GIVEN RECORDS:
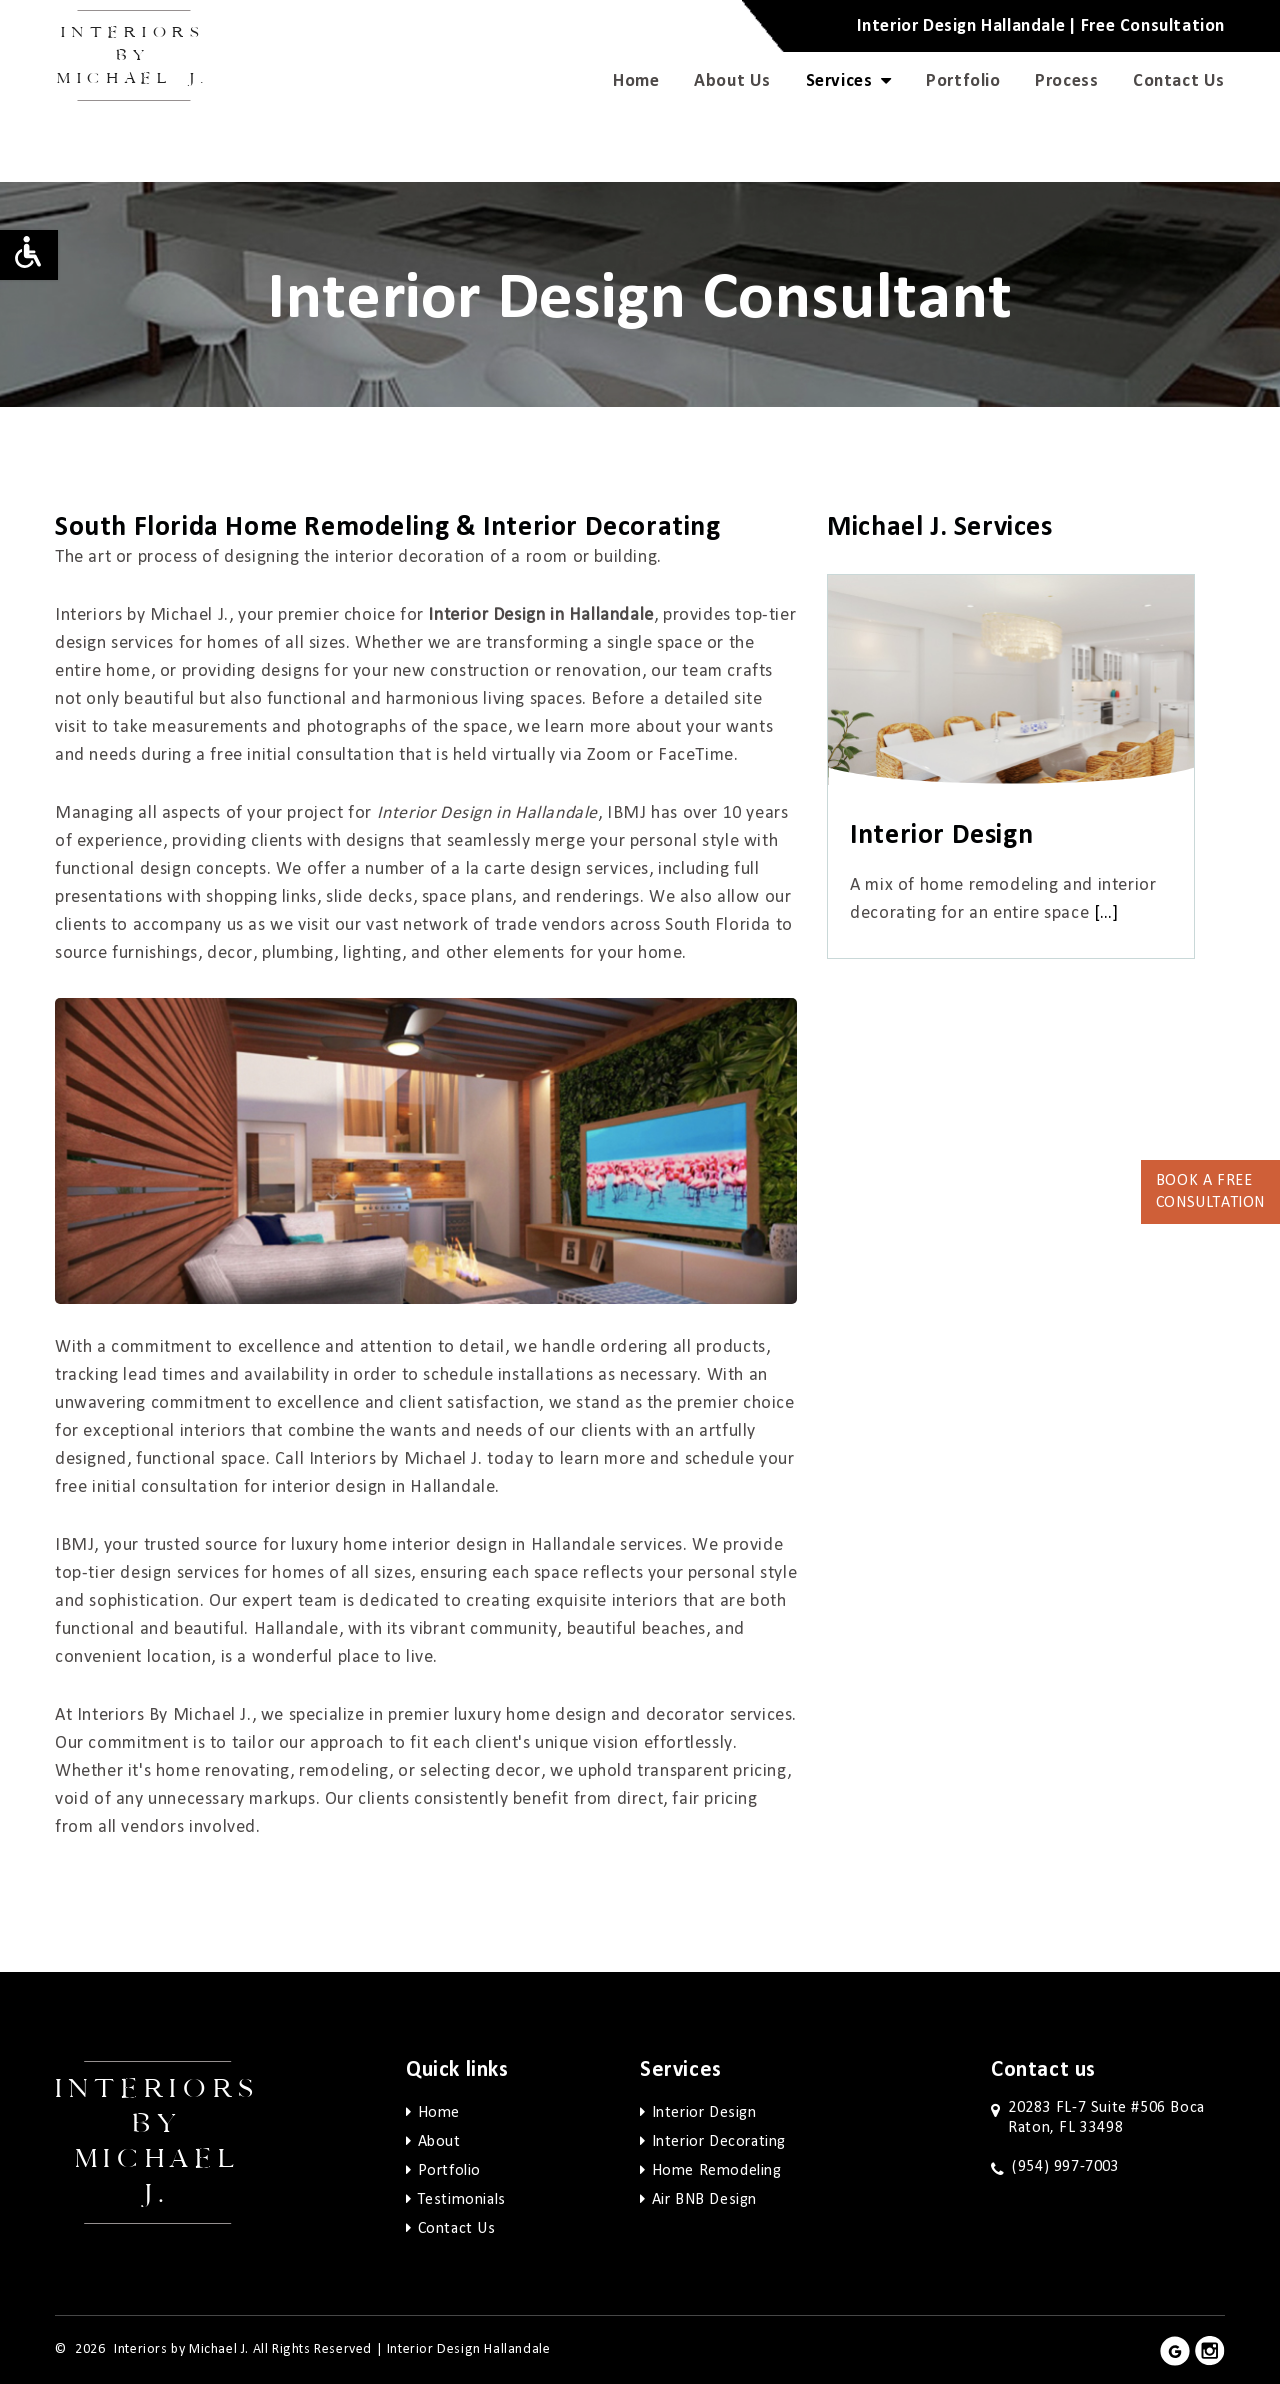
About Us (732, 80)
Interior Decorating (719, 2142)
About (439, 2142)
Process (1066, 80)
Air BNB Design (704, 2200)
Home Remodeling (717, 2171)
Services (849, 80)
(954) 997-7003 (1065, 2167)
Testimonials (462, 2200)
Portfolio (963, 80)
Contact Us (1179, 80)
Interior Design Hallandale (469, 2349)
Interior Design (704, 2113)
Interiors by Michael (133, 55)
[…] (1106, 913)
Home (636, 80)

EXERCISE DIRECTIONS: Print every line above exactly as given, but not the pictures.

RESPONSE:
About Us (732, 80)
Interior Decorating (719, 2142)
About (439, 2142)
Process (1066, 80)
Air BNB Design (704, 2200)
Home Remodeling (717, 2171)
Services (849, 80)
(954) 997-7003 (1065, 2167)
Testimonials (462, 2200)
Portfolio (963, 80)
Contact Us (1179, 80)
Interior Design Hallandale (469, 2349)
Interior Design (704, 2113)
Interiors by Michael (133, 55)
[…] (1106, 913)
Home (636, 80)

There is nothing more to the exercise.